## Study material
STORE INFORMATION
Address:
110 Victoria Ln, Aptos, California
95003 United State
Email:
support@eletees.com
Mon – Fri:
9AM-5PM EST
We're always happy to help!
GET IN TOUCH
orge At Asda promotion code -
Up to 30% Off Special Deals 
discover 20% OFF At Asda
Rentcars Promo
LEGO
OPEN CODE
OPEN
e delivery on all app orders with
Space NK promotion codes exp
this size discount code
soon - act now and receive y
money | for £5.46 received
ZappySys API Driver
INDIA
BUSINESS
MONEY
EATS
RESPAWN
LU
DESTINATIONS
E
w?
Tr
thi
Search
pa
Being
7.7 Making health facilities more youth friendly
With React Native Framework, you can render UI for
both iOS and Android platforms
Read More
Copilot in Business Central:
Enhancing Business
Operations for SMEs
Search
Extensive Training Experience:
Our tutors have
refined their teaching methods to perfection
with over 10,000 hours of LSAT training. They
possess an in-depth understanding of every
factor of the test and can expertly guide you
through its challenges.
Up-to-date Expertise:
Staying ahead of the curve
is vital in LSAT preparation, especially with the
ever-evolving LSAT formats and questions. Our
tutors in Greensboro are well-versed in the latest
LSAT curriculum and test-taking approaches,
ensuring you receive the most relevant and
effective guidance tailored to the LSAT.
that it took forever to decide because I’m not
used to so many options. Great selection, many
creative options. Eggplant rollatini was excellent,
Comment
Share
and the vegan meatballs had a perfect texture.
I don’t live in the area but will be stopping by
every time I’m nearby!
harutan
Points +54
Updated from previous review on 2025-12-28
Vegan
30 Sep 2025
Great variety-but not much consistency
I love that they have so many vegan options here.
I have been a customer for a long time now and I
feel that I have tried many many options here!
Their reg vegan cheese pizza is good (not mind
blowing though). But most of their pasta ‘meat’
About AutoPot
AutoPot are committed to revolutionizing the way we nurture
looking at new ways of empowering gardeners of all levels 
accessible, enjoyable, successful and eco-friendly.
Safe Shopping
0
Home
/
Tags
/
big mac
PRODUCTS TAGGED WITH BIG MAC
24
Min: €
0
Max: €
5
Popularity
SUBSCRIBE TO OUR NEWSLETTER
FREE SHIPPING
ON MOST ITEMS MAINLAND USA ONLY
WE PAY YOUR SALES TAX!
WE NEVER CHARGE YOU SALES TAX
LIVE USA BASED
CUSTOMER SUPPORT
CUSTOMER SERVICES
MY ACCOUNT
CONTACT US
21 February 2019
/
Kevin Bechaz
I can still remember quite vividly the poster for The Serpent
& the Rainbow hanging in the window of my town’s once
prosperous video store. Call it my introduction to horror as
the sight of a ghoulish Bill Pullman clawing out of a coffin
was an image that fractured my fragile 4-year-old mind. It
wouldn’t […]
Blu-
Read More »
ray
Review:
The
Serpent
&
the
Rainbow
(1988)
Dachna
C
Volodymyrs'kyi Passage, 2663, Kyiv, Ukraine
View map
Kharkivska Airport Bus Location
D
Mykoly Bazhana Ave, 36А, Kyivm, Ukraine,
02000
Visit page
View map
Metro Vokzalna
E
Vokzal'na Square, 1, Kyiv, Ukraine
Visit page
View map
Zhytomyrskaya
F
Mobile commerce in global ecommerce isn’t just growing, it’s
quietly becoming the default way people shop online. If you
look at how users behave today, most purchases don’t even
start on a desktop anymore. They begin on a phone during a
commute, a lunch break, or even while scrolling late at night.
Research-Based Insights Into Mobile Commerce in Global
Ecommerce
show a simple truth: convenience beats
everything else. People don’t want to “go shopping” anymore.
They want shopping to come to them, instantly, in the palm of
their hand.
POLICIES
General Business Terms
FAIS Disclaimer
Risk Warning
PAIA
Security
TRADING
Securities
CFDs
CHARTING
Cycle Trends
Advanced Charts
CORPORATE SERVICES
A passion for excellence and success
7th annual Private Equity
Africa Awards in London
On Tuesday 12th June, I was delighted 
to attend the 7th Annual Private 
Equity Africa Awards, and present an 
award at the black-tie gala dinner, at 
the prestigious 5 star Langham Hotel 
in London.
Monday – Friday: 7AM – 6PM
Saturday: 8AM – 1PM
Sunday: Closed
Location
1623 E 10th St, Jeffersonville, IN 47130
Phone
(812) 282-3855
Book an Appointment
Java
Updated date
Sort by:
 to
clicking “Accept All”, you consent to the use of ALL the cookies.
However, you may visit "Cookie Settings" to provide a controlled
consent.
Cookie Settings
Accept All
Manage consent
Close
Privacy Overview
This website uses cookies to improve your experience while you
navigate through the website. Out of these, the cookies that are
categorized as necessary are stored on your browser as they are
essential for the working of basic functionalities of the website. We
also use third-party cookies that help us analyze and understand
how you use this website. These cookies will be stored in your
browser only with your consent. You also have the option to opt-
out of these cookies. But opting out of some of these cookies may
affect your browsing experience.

## What to work on
Above are the entries; return each one exactly.

## Task answer
STORE INFORMATION
Address:
110 Victoria Ln, Aptos, California
95003 United State
Email:
support@eletees.com
Mon – Fri:
9AM-5PM EST
We're always happy to help!
GET IN TOUCH
orge At Asda promotion code -
Up to 30% Off Special Deals 
discover 20% OFF At Asda
Rentcars Promo
LEGO
OPEN CODE
OPEN
e delivery on all app orders with
Space NK promotion codes exp
this size discount code
soon - act now and receive y
money | for £5.46 received
ZappySys API Driver
INDIA
BUSINESS
MONEY
EATS
RESPAWN
LU
DESTINATIONS
E
w?
Tr
thi
Search
pa
Being
7.7 Making health facilities more youth friendly
With React Native Framework, you can render UI for
both iOS and Android platforms
Read More
Copilot in Business Central:
Enhancing Business
Operations for SMEs
Search
Extensive Training Experience:
Our tutors have
refined their teaching methods to perfection
with over 10,000 hours of LSAT training. They
possess an in-depth understanding of every
factor of the test and can expertly guide you
through its challenges.
Up-to-date Expertise:
Staying ahead of the curve
is vital in LSAT preparation, especially with the
ever-evolving LSAT formats and questions. Our
tutors in Greensboro are well-versed in the latest
LSAT curriculum and test-taking approaches,
ensuring you receive the most relevant and
effective guidance tailored to the LSAT.
that it took forever to decide because I’m not
used to so many options. Great selection, many
creative options. Eggplant rollatini was excellent,
Comment
Share
and the vegan meatballs had a perfect texture.
I don’t live in the area but will be stopping by
every time I’m nearby!
harutan
Points +54
Updated from previous review on 2025-12-28
Vegan
30 Sep 2025
Great variety-but not much consistency
I love that they have so many vegan options here.
I have been a customer for a long time now and I
feel that I have tried many many options here!
Their reg vegan cheese pizza is good (not mind
blowing though). But most of their pasta ‘meat’
About AutoPot
AutoPot are committed to revolutionizing the way we nurture
looking at new ways of empowering gardeners of all levels 
accessible, enjoyable, successful and eco-friendly.
Safe Shopping
0
Home
/
Tags
/
big mac
PRODUCTS TAGGED WITH BIG MAC
24
Min: €
0
Max: €
5
Popularity
SUBSCRIBE TO OUR NEWSLETTER
FREE SHIPPING
ON MOST ITEMS MAINLAND USA ONLY
WE PAY YOUR SALES TAX!
WE NEVER CHARGE YOU SALES TAX
LIVE USA BASED
CUSTOMER SUPPORT
CUSTOMER SERVICES
MY ACCOUNT
CONTACT US
21 February 2019
/
Kevin Bechaz
I can still remember quite vividly the poster for The Serpent
& the Rainbow hanging in the window of my town’s once
prosperous video store. Call it my introduction to horror as
the sight of a ghoulish Bill Pullman clawing out of a coffin
was an image that fractured my fragile 4-year-old mind. It
wouldn’t […]
Blu-
Read More »
ray
Review:
The
Serpent
&
the
Rainbow
(1988)
Dachna
C
Volodymyrs'kyi Passage, 2663, Kyiv, Ukraine
View map
Kharkivska Airport Bus Location
D
Mykoly Bazhana Ave, 36А, Kyivm, Ukraine,
02000
Visit page
View map
Metro Vokzalna
E
Vokzal'na Square, 1, Kyiv, Ukraine
Visit page
View map
Zhytomyrskaya
F
Mobile commerce in global ecommerce isn’t just growing, it’s
quietly becoming the default way people shop online. If you
look at how users behave today, most purchases don’t even
start on a desktop anymore. They begin on a phone during a
commute, a lunch break, or even while scrolling late at night.
Research-Based Insights Into Mobile Commerce in Global
Ecommerce
show a simple truth: convenience beats
everything else. People don’t want to “go shopping” anymore.
They want shopping to come to them, instantly, in the palm of
their hand.
POLICIES
General Business Terms
FAIS Disclaimer
Risk Warning
PAIA
Security
TRADING
Securities
CFDs
CHARTING
Cycle Trends
Advanced Charts
CORPORATE SERVICES
A passion for excellence and success
7th annual Private Equity
Africa Awards in London
On Tuesday 12th June, I was delighted 
to attend the 7th Annual Private 
Equity Africa Awards, and present an 
award at the black-tie gala dinner, at 
the prestigious 5 star Langham Hotel 
in London.
Monday – Friday: 7AM – 6PM
Saturday: 8AM – 1PM
Sunday: Closed
Location
1623 E 10th St, Jeffersonville, IN 47130
Phone
(812) 282-3855
Book an Appointment
Java
Updated date
Sort by:
 to
clicking “Accept All”, you consent to the use of ALL the cookies.
However, you may visit "Cookie Settings" to provide a controlled
consent.
Cookie Settings
Accept All
Manage consent
Close
Privacy Overview
This website uses cookies to improve your experience while you
navigate through the website. Out of these, the cookies that are
categorized as necessary are stored on your browser as they are
essential for the working of basic functionalities of the website. We
also use third-party cookies that help us analyze and understand
how you use this website. These cookies will be stored in your
browser only with your consent. You also have the option to opt-
out of these cookies. But opting out of some of these cookies may
affect your browsing experience.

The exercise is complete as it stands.